For their part, the United States and European Union promised the Glasgow Climate Pact would lead to more action soon.
But nations facing the gravest impacts of rising temperatures left the sprawling conference center in the heart of Scotland’s largest city feeling they had again been overlooked in favor of the bigger, more powerful polluters.
“This commitment on coal had been a bright spot, and it hurts deeply to see that bright spot dimmed,” said Tina Stege, climate envoy for the Marshall Islands, a nation of low-lying atolls at risk of being swallowed by the Pacific Ocean.
Fiji’s minister responsible for climate change, Aiyaz Sayed-Khaiyum, raised concerns that there was no mechanism in place to monitor what a coal phase-down would mean, noting that it could impact the overarching goal of reducing emissions in line with targets aimed at limiting global warming.

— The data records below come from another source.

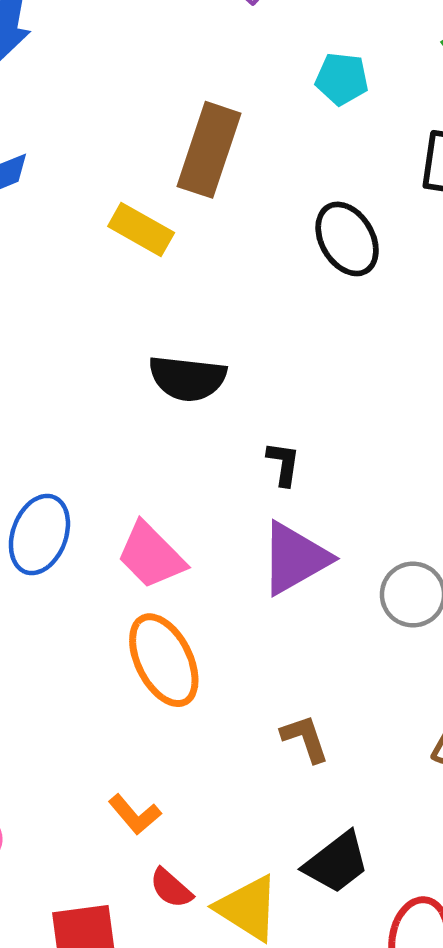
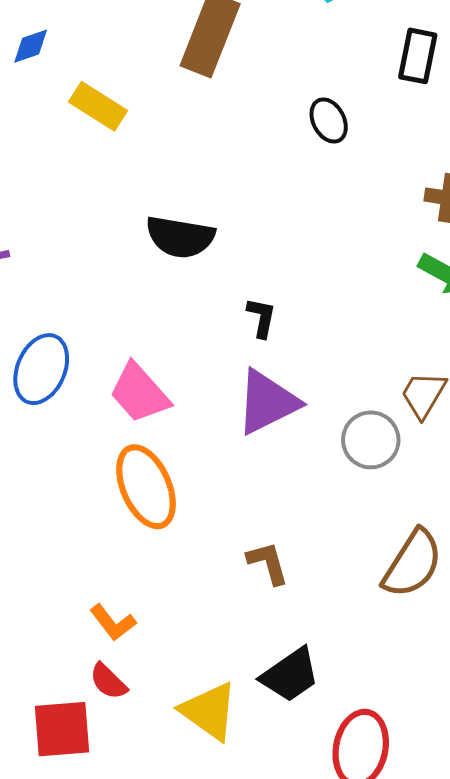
yellow rectangle: (141, 229) -> (98, 106), moved
black ellipse: (347, 239) -> (329, 121), size x0.7
red semicircle: (171, 888) -> (108, 681), moved

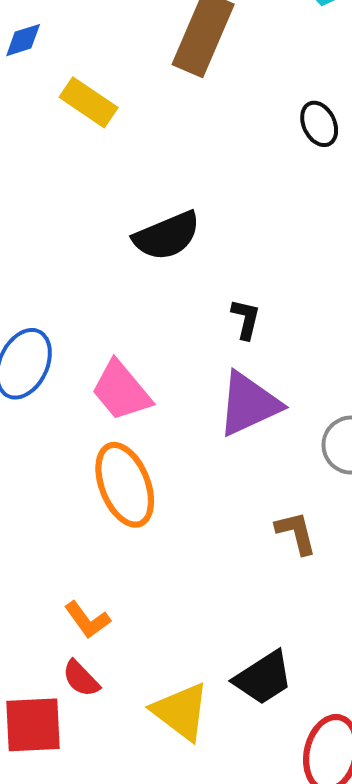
black semicircle: (180, 237) -> (167, 236), turned -34
brown L-shape: (268, 563) -> (296, 533), moved

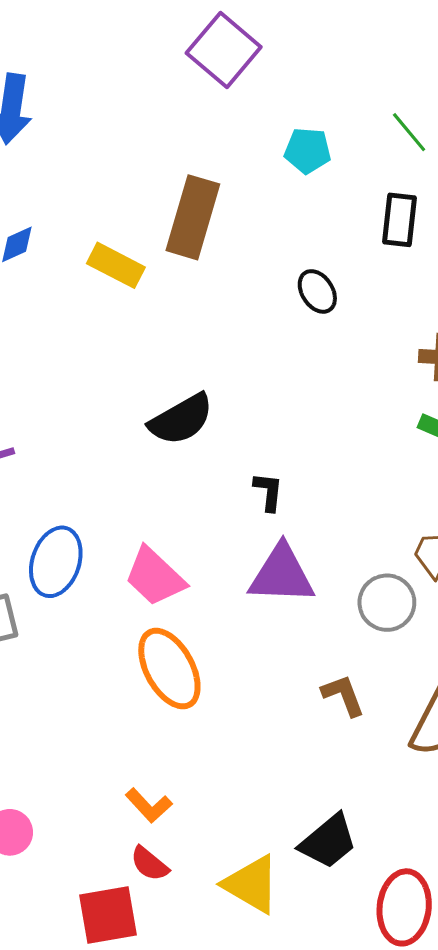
yellow rectangle: (89, 102) -> (116, 265), moved
purple triangle: (249, 404) -> (282, 575), turned 34

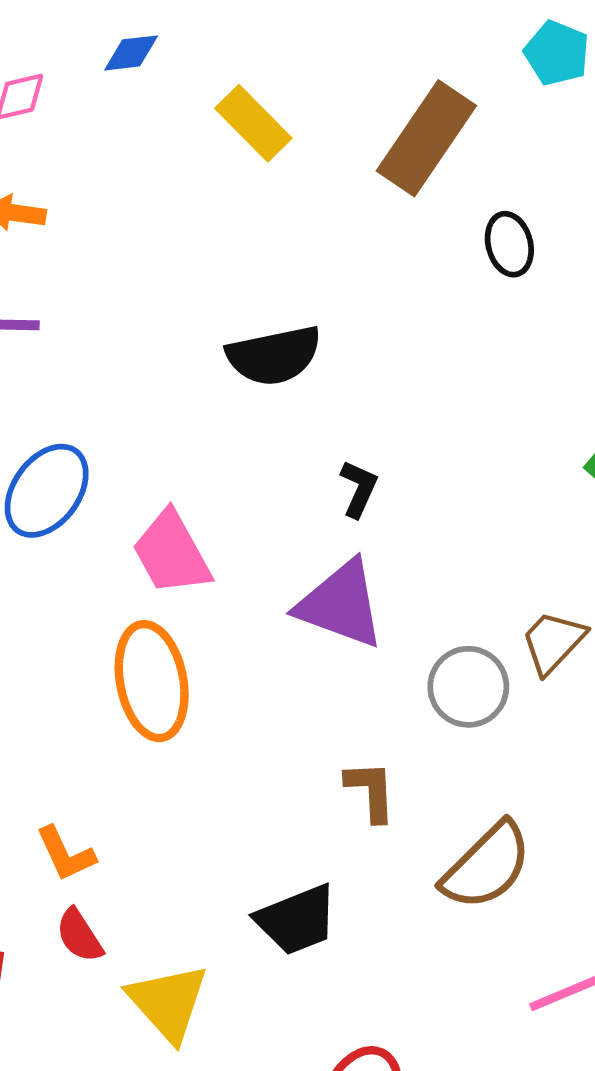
brown rectangle: (193, 217) -> (426, 138), moved
black trapezoid: (328, 841) -> (297, 920), moved
red semicircle: (149, 864) -> (79, 935), moved

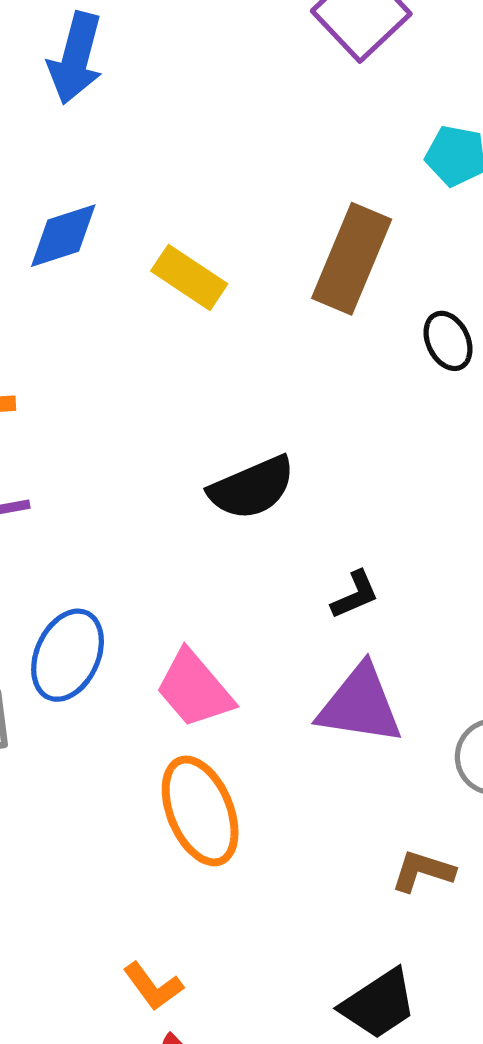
blue diamond: (131, 53) -> (63, 236), size x1.5
black L-shape: (359, 489) -> (355, 595), turned 54
brown L-shape: (371, 791) -> (423, 871), turned -58

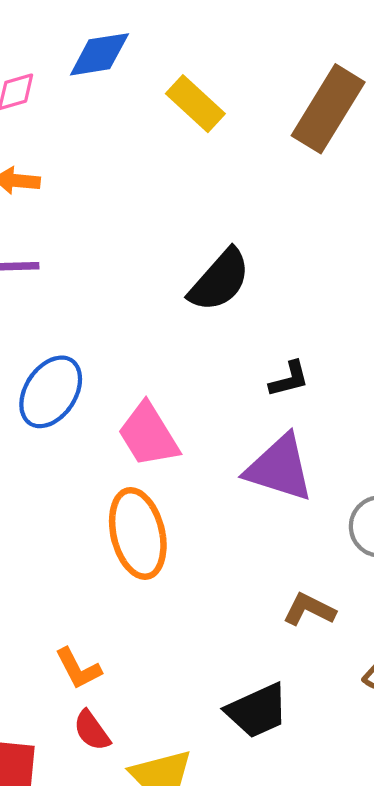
black semicircle: (252, 488) -> (220, 280), turned -34

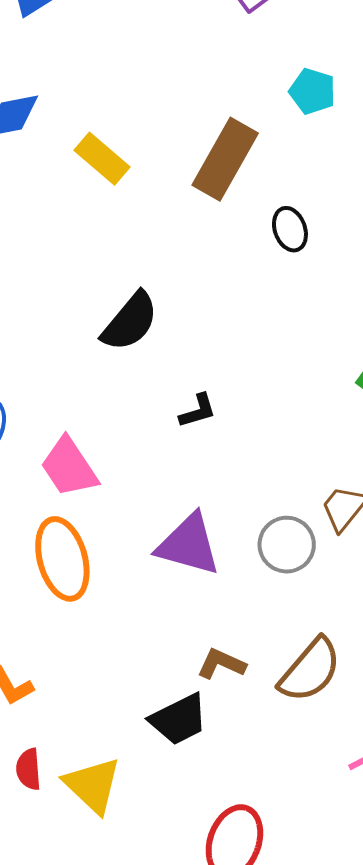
purple triangle: (279, 468) -> (189, 545), moved
brown L-shape: (309, 610) -> (221, 664), moved
red semicircle: (92, 730) -> (28, 769), moved, turned 33

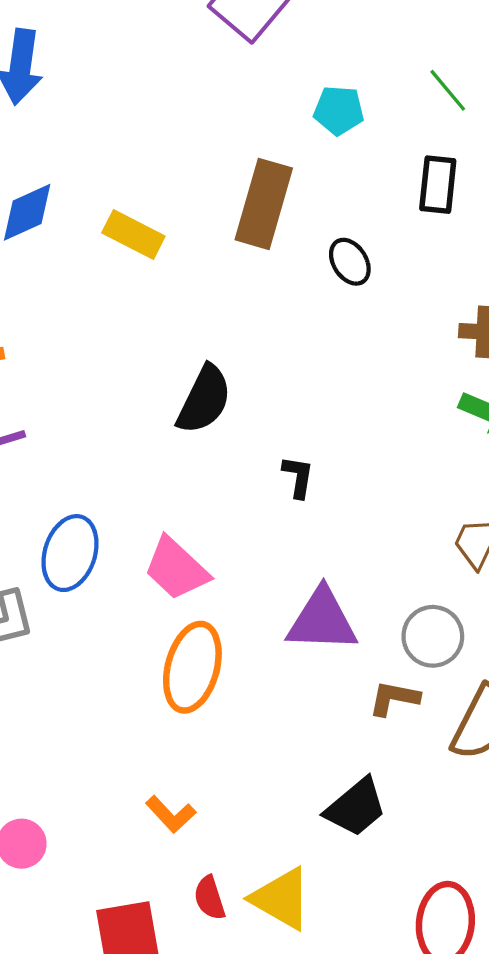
black L-shape: (198, 411) -> (298, 477), turned -51
gray circle: (287, 545) -> (433, 636), moved
orange ellipse: (62, 559) -> (192, 667), turned 44
brown L-shape: (221, 664) -> (394, 698), moved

A typically stoic Sharma, who had leaned on delegates throughout the final week to set national interests aside for the global good, apologized for the way the process had unfolded and fought back tears as he acknowledged the frustration from so many parties in the room.

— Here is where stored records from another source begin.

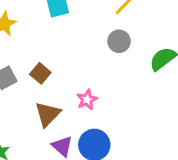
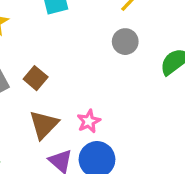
pink star: (87, 100) -> (89, 121), moved

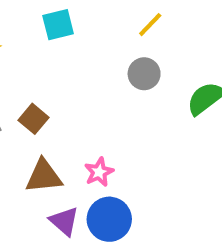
brown triangle: (44, 125) -> (44, 176), turned 40

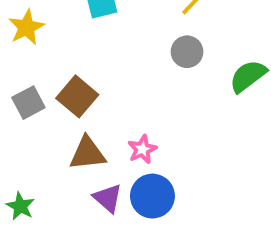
brown square: (33, 119) -> (77, 96), size x1.4

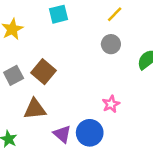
pink star: (142, 149) -> (111, 104), moved
brown triangle: (87, 153) -> (35, 109), moved

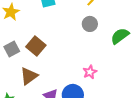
brown triangle: (35, 109) -> (29, 76), turned -30

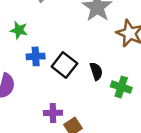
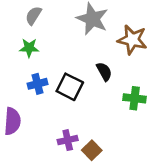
green star: (19, 30) -> (29, 48), moved
black semicircle: (96, 71) -> (104, 72), moved

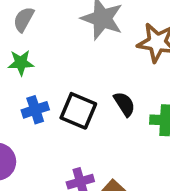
black semicircle: (104, 72) -> (124, 104), moved

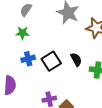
black square: (78, 111) -> (51, 61), turned 30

“But, as you have noted, it’s also vital that we protect this package,” he said.
The 11-page cover decision comes closer to enshrining 1.5 C as the limit the world should aim for, rather than the aspirational target it was when the Paris climate accord was struck six years ago.
And it requests that all countries revisit and strengthen their 2030 climate targets by the end of next year so they’re in line with the goals of the Paris Agreement.
That agreement commits countries to increase their emissions cuts every five years, but negotiators who pushed for a change argued that the world is warming fast enough that an annual review is necessary.
Funding for climate damage
The Glasgow pact also acknowledges the irreversible impacts of climate change — what’s known in U.N. speak as loss and damage. And it calls for a series of future dialogues that start to look at what compensation is needed.
It is far less than what many climate-vulnerable countries had been asking for, sparking further disappointment from those on the front lines of climate change.
Lia Nicholson, speaking for Antigua and Barbuda and the Alliance of Small Island States, said vulnerable countries would accept the text with the understanding that it would lead to the establishment of a new loss and damage funding mechanism at climate talks in 2022.
One bright spot on finance was the agreement to double by 2025 the roughly $20 billion that developed nations provided developing ones in 2019 to adapt to the impacts they’re already seeing from today’s warming.
And the Glasgow pact writes the rules for international carbon trading under Paris and for standards of reporting to ensure that nations make the emissions cuts they promise.
The decision ends years of wrangling over rules for a new carbon trading mechanism — a section of the deal’s rulebook that negotiators failed to resolve three years ago in Katowice, Poland.
The final text on Article 6 — the section of the Paris pact that deals with international mitigation efforts — shuns earlier proposals that would have allowed two countries to count the same emissions cuts.
It does allow credits generated under the Kyoto Protocol to be traded on the Paris market provided they’re from 2013 or later. The Kyoto program lacked environmental integrity safeguards that countries hope to introduce for the Paris mechanism.
“The risk is that we’re carrying over hundreds of millions of these credits that broadly speaking aren’t as good,” said Tom Evans, a researcher with E3G.
But countries that participate in the mechanism or in bilateral trades outside of it can take steps to ensure that projects they invest in yield real results for the climate, he said.
Helen Mountford, vice president of climate and economics at the World Resources Institute, said the text didn’t close the gaps on emissions reduction or finance, but it did put a process in place to do so. And that means what happens now will be worth watching.
“What they do on Monday morning is what’s going to count,” she said.